スクープを出したのは朝日新聞だった
日産自動車(本社・横浜市)のカルロス・ゴーン会長(64)の逮捕には驚かされた。日産の業績をV字回復させ、「カリスマ経営者」と呼ばれた男の失墜だけに衝撃的だった。
スクープを出したのは朝日新聞だった。逮捕直前の11月19日17時ごろ、朝日新聞デジタルで「日産自動車のゴーン会長を金融商品取引法違反容疑で東京地検特捜部が逮捕へ」と報じた。
驚いたのは沙鴎一歩だけではない。朝日新聞以外のマスコミ各社は寝耳に水だったようだ。朝日が速報を出してから、追っかけるまで1時間ほどかかっていた。さらに翌日の朝刊を読むと、朝日の取材が各社に先んじていたことがよくわかる。
自家用ジェット機で羽田に到着したところを任意同行
「19日夕、カルロス・ゴーン会長の乗ったとみられるビジネスジェット機が羽田空港に着陸すると同時に、東京地検特捜部の捜査は一気に動き出した」
20日付朝日新聞(東京本社発行)第1社会面トップ記事の本文の書き出しである。ビジネスジェット機のカラー写真も付いている。
朝日記事は「ジェット機が降り立ったのは午後4時35分ごろ」「すぐに脇に白いワゴン車が止まったが、ゴーン会長は姿を見せず、代わりにワゴン車から機内に出入りするスーツ姿の男性らの姿が見られた」と続く。
朝日新聞はカルロス・ゴーン会長が海外から19日午後4時から5時の間に日産の自家用ジエット機で羽田空港に到着し、そこで東京地検がゴーン会長を任意同行するとの情報をつかんでいた。

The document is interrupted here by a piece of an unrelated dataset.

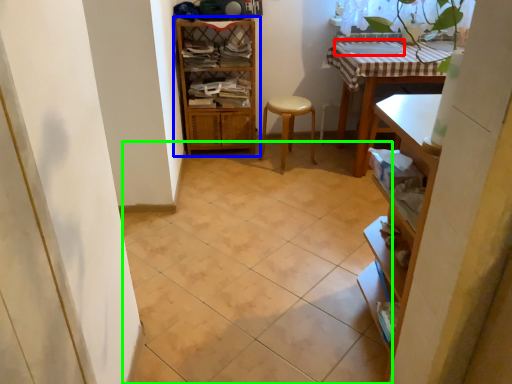 Question: Based on their relative distances, which object is farther from sink (highlighted by a red box)? Choose from shelf (highlighted by a blue box) and ceramic tile (highlighted by a green box).

Choices:
 (A) shelf
 (B) ceramic tile

Answer: (B)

19日付の朝刊やその後の夕刊に「今日にも逮捕」と書かずに、東京地検がゴーン会長に接触したのを待ってデジタル版で速報した。朝刊や夕刊で事前に書かないことを条件に東京地検から情報を得たのだろう。ネットをうまく使った特ダネだった。
どこから情報が漏れてもおかしくなかった
沙鴎一歩の経験から解説すると、殺人事件などの発生ものと違い、汚職事件などの知能犯罪は大型事件になればなるほど、時間をかけて内偵捜査を行う。今回のゴーン会長の逮捕は日産の法務担当役員から内部情報を得た後、数カ月間に渡って水面下での捜査を行い、逮捕まで漕ぎ着けたという。

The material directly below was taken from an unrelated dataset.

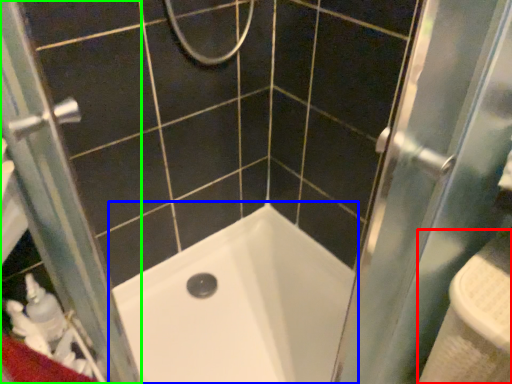 Question: Estimate the real-world distances between objects in this image. Which object is farther from sink (highlighted by a red box), bathtub (highlighted by a blue box) or screen door (highlighted by a green box)?

Choices:
 (A) bathtub
 (B) screen door

Answer: (B)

その間、よく情報が漏れなかったと思う。東京地検だけならいざ知らず、捜査は日産の協力を得て行われた。捜査の中心はお金の流れだ。東京地検は国税庁や東京国税局にも協力を仰いだはずだ。それに羽田空港から任意同行したのだから、空港を管轄する国土交通省にも事前に連絡していただろう。情報はどこから漏れても不思議でなかった。
なぜ、漏れなかったのだろうか。新聞社やテレビ局の記者の取材力が衰えているのかもしれない。経費の節減で「夜討ち・朝駆け」でも専用の取材車を使いにくくなっている社もあるそうだ。記者が本来の取材ができなくなっている。そこが心配である。
「金融商品取引法違反」の刑事罰は引き上げられている
東京地検特捜部は19日夜、日産・仏ルノー・三菱自動車の会長を兼務するカルロス・ゴーン会長と日産のグレッグ・ケリー代表取締役(62)の2人を金融商品取引法違反(有価証券報告書の虚偽記載)の疑いで逮捕するとともに、日産本社など関係先を家宅捜索して資料を押収した。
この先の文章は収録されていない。